Action item: Return the lines of the data below starting at the one holding "wok et faites" and ending at the one holding "was er bijzonder", word for word, leaving every picture out.

Exercise material:
- - -

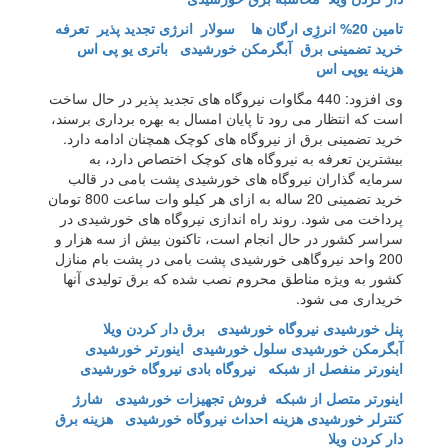
تامین 20% انرژِی ارگان ها
سولار انرژی تجدید پذیر
تعرفه
خرید تضمینی برق
آبگرمکن خورشیدی
باتری یو پی اس
هزینه یوپی اس
وی افزود: 440 مگاوات نیروگاه های تجدید پذیر در حال ساخت
است که انتظار می رود تا پایان امسال به بهره برداری برسند،
خرید تضمینی برق از نیروگاه های کوچک همچنان ادامه دارد.
بیشترین تعرفه به نیروگاه های کوچک اختصاص دارد، به
سرمایه گذاران نیروگاه های خورشیدی پشت بامی در قالب
خرید تضمینی 20 ساله به ازای هر کیلو وات ساعت 800 تومان
پرداخت می شود. روند راه اندازی نیروگاه های خورشیدی در
سراسر کشور در حال انجام است، تاکنون بیش از سه هزار و
200 واحد نیروگاهی خورشیدی پشت بامی در پشت بام منازل
کشور به ویژه مناطق محروم نصب شده که برق تولیدی آنها
خریداری می شود.
پنل خورشیدی
نیروگاه خورشیدی
برق دار کردن ویلا
آبگرمکن خورشیدی
سلول خورشیدی
اینورتر خورشیدی
اینورتر منفصل از شبکه
نیروگاه بادی نیروگاه خورشیدی
اینورتر متصل از شبکه
فروش تجهیزات خورشیدی
شارژ
کنترلر خورشیدی
هزینه احداث نیروگاه خورشیدی
هزینه برق
دار کردن ویلا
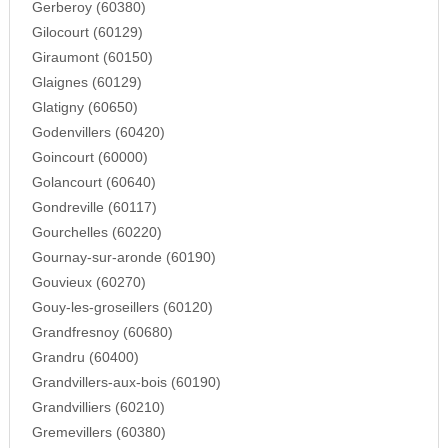
Gerberoy (60380)
Gilocourt (60129)
Giraumont (60150)
Glaignes (60129)
Glatigny (60650)
Godenvillers (60420)
Goincourt (60000)
Golancourt (60640)
Gondreville (60117)
Gourchelles (60220)
Gournay-sur-aronde (60190)
Gouvieux (60270)
Gouy-les-groseillers (60120)
Grandfresnoy (60680)
Grandru (60400)
Grandvillers-aux-bois (60190)
Grandvilliers (60210)
Gremevillers (60380)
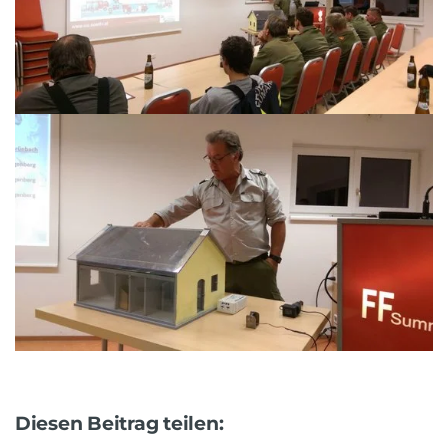
Diesen Beitrag teilen:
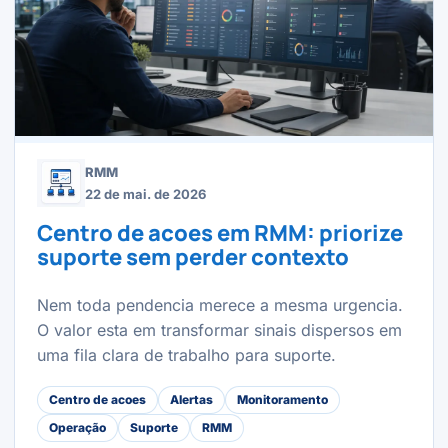
RMM
22 de mai. de 2026
Centro de acoes em RMM: priorize
suporte sem perder contexto
Nem toda pendencia merece a mesma urgencia.
O valor esta em transformar sinais dispersos em
uma fila clara de trabalho para suporte.
Centro de acoes
Alertas
Monitoramento
Operação
Suporte
RMM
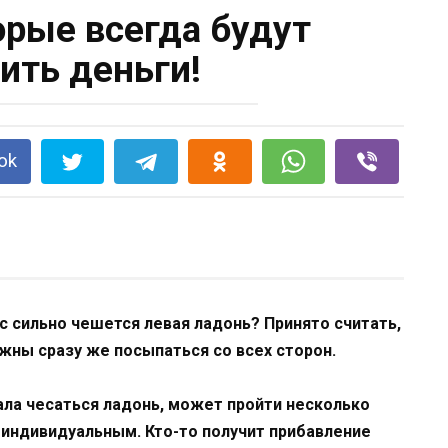
орые всегда будут
ить деньги!
ok
ас сильно чешется левая ладонь? Принято считать,
лжны сразу же посыпаться со всех сторон.
чала чесаться ладонь, может пройти несколько
я индивидуальным. Кто-то получит прибавление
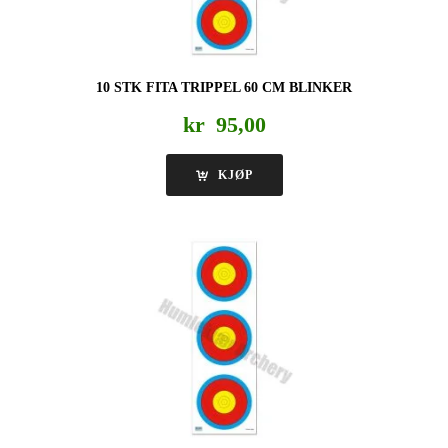
10 STK FITA TRIPPEL 60 CM BLINKER
kr
95,00
KJØP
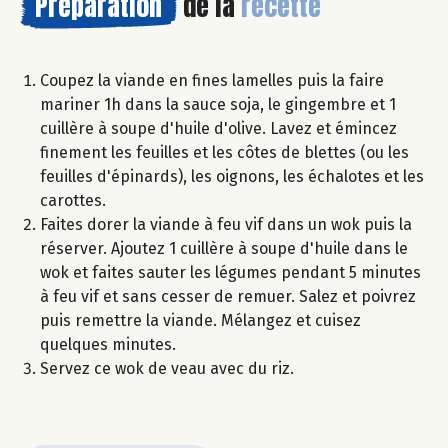
Préparation
de la
recette
Coupez la viande en fines lamelles puis la faire
mariner 1h dans la sauce soja, le gingembre et 1
cuillère à soupe d'huile d'olive. Lavez et émincez
finement les feuilles et les côtes de blettes (ou les
feuilles d'épinards), les oignons, les échalotes et les
carottes.
Faites dorer la viande à feu vif dans un wok puis la
réserver. Ajoutez 1 cuillère à soupe d'huile dans le
wok et faites sauter les légumes pendant 5 minutes
à feu vif et sans cesser de remuer. Salez et poivrez
puis remettre la viande. Mélangez et cuisez
quelques minutes.
Servez ce wok de veau avec du riz.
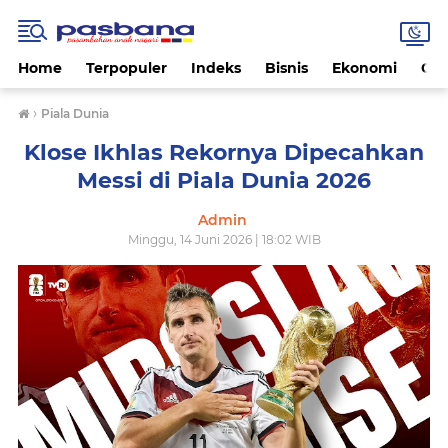
Home
Terpopuler
Indeks
Bisnis
Ekonomi
Gay
›
Piala Dunia
Klose Ikhlas Rekornya Dipecahkan
Messi di Piala Dunia 2026
Admin
Minggu, 14 Juni 2026 | 18:02 WIB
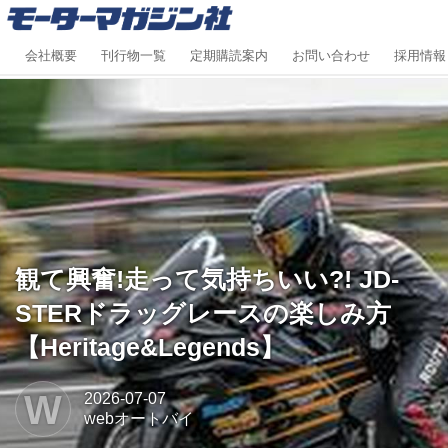
会社概要
刊行物一覧
定期購読案内
お問い合わせ
採用情報
観て興奮!走って気持ちいい?! JD-
STERドラッグレースの楽しみ方
【Heritage&Legends】
W
2026-07-07
webオートバイ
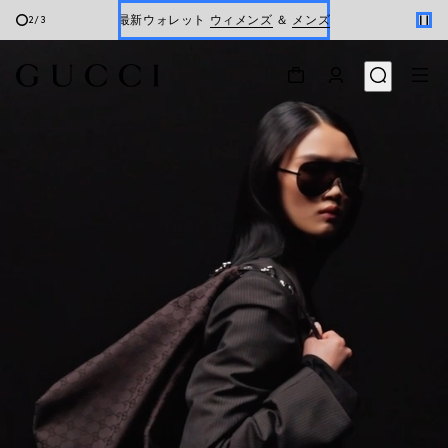
最新ウォレット
ウィメンズ
＆
メンズ
2
/
3
Gucci x 安藤七宝店
オンライン限定 〔GGマーモント〕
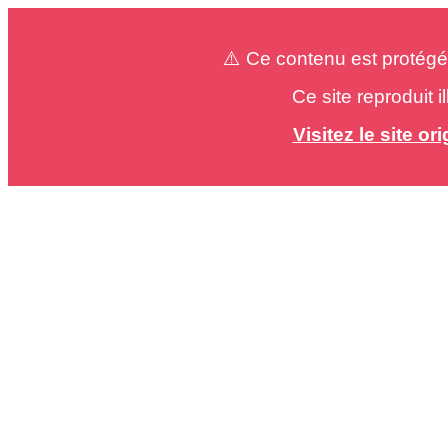
⚠️ Ce contenu est protégé
Ce site reproduit 
Visitez le site o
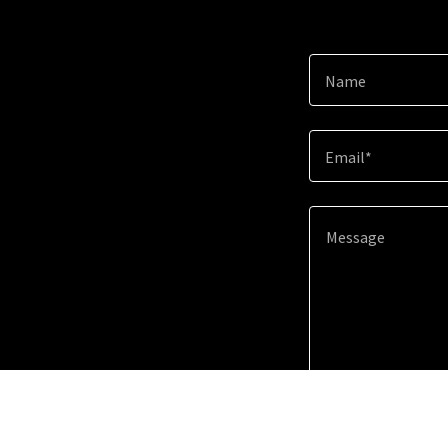
Name
Email*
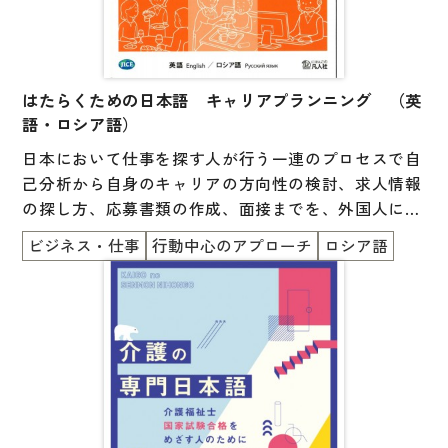
はたらくための日本語 キャリアプランニング （英
語・ロシア語）
日本において仕事を探す人が行う一連のプロセスで自
己分析から自身のキャリアの方向性の検討、求人情報
の探し方、応募書類の作成、面接までを、外国人にと
ってわかりやすい形で示したテキストです。
ビジネス・仕事
行動中心のアプローチ
ロシア語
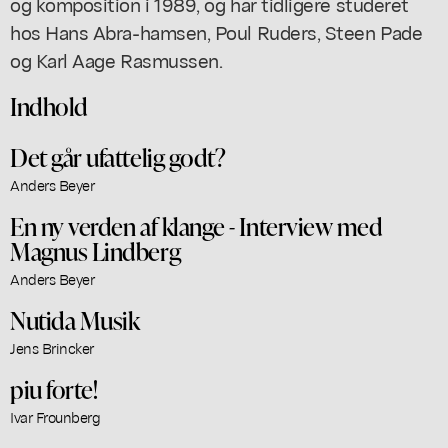
og komposition i 1989, og har tidligere studeret
hos Hans Abra-hamsen, Poul Ruders, Steen Pade
og Karl Aage Rasmussen.
Indhold
Det går ufattelig godt?
Anders Beyer
En ny verden af klange - Interview med
Magnus Lindberg
Anders Beyer
Nutida Musik
Jens Brincker
piu forte!
Ivar Frounberg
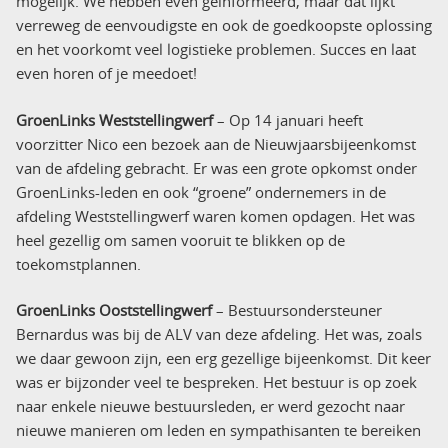
mogelijk. We hebben even geïnformeerd, maar dat lijkt
verreweg de eenvoudigste en ook de goedkoopste oplossing
en het voorkomt veel logistieke problemen. Succes en laat
even horen of je meedoet!
GroenLinks Weststellingwerf
– Op 14 januari heeft
voorzitter Nico een bezoek aan de Nieuwjaarsbijeenkomst
van de afdeling gebracht. Er was een grote opkomst onder
GroenLinks-leden en ook “groene” ondernemers in de
afdeling Weststellingwerf waren komen opdagen. Het was
heel gezellig om samen vooruit te blikken op de
toekomstplannen.
GroenLinks Ooststellingwerf
– Bestuursondersteuner
Bernardus was bij de ALV van deze afdeling. Het was, zoals
we daar gewoon zijn, een erg gezellige bijeenkomst. Dit keer
was er bijzonder veel te bespreken. Het bestuur is op zoek
naar enkele nieuwe bestuursleden, er werd gezocht naar
nieuwe manieren om leden en sympathisanten te bereiken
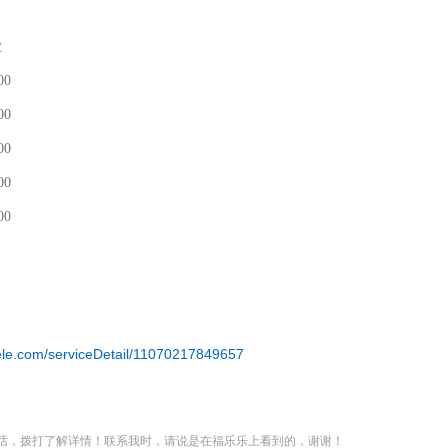
业
00
00
00
00
00
.flele.com/serviceDetail/11070217849657
话，拨打了解详情！联系我时，请说是在福乐乐上看到的，谢谢！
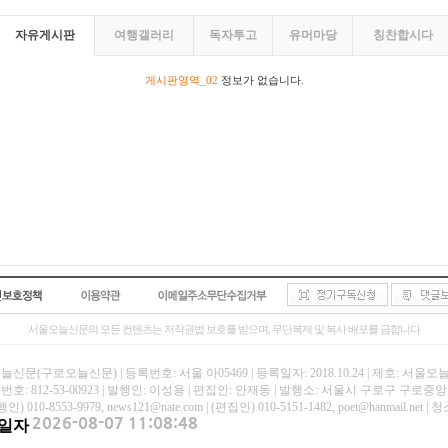
자유게시판
여행갤러리
독자투고
유머마당
칭찬합시다
게시판영역_02
정보가 없습니다.
서울오늘신문의 모든 컨텐츠는 저작권법 보호를 받으며, 무단복제 및 복사 배포를 금합니다
신문(구로오늘신문) | 등록번호: 서울 아05469 | 등록일자: 2018.10.24 | 제호: 서울
호: 812-53-00923 | 발행인: 이성용 | 편집인: 안재동 | 발행소: 서울시 구로구 구로중앙로
인) 010-8553-9979, news121@nate.com | (편집인) 010-5151-1482, poet@hanmail
일자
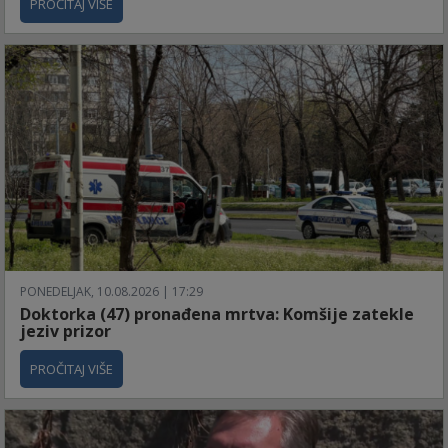
PROČITAJ VIŠE
PONEDELJAK, 10.08.2026 | 17:29
Doktorka (47) pronađena mrtva: Komšije zatekle
jeziv prizor
PROČITAJ VIŠE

- - -

Answer for this exercise:
wok et faites sauter les légumes pendant 5 minutes
à feu vif et sans cesser de remuer. Salez et poivrez
puis remettre la viande. Mélangez et cuisez
quelques minutes.
Servez ce wok de veau avec du riz.
Home
Terpopuler
Indeks
Bisnis
Ekonomi
Gay
›
Piala Dunia
Klose Ikhlas Rekornya Dipecahkan
Messi di Piala Dunia 2026
Admin
Minggu, 14 Juni 2026 | 18:02 WIB
会社概要
刊行物一覧
定期購読案内
お問い合わせ
採用情報
観て興奮!走って気持ちいい?! JD-
STERドラッグレースの楽しみ方
【Heritage&Legends】
W
2026-07-07
webオートバイ
最新ウォレット
ウィメンズ
＆
メンズ
2
/
3
Gucci x 安藤七宝店
オンライン限定 〔GGマーモント〕
⚠️ Ce contenu est protégé
Ce site reproduit 
Visitez le site o
Name
Email*
はたらくための日本語 キャリアプランニング （英
語・ロシア語）
日本において仕事を探す人が行う一連のプロセスで自
己分析から自身のキャリアの方向性の検討、求人情報
の探し方、応募書類の作成、面接までを、外国人にと
ってわかりやすい形で示したテキストです。
ビジネス・仕事
行動中心のアプローチ
ロシア語
og komposition i 1989, og har tidligere studeret
hos Hans Abra-hamsen, Poul Ruders, Steen Pade
og Karl Aage Rasmussen.
Indhold
Det går ufattelig godt?
Anders Beyer
En ny verden af klange - Interview med
Magnus Lindberg
Anders Beyer
Nutida Musik
Jens Brincker
piu forte!
Ivar Frounberg
mogelijk. We hebben even geïnformeerd, maar dat lijkt
verreweg de eenvoudigste en ook de goedkoopste oplossing
en het voorkomt veel logistieke problemen. Succes en laat
even horen of je meedoet!
GroenLinks Weststellingwerf
– Op 14 januari heeft
voorzitter Nico een bezoek aan de Nieuwjaarsbijeenkomst
van de afdeling gebracht. Er was een grote opkomst onder
GroenLinks-leden en ook “groene” ondernemers in de
afdeling Weststellingwerf waren komen opdagen. Het was
heel gezellig om samen vooruit te blikken op de
toekomstplannen.
GroenLinks Ooststellingwerf
– Bestuursondersteuner
Bernardus was bij de ALV van deze afdeling. Het was, zoals
we daar gewoon zijn, een erg gezellige bijeenkomst. Dit keer
was er bijzonder veel te bespreken. Het bestuur is op zoek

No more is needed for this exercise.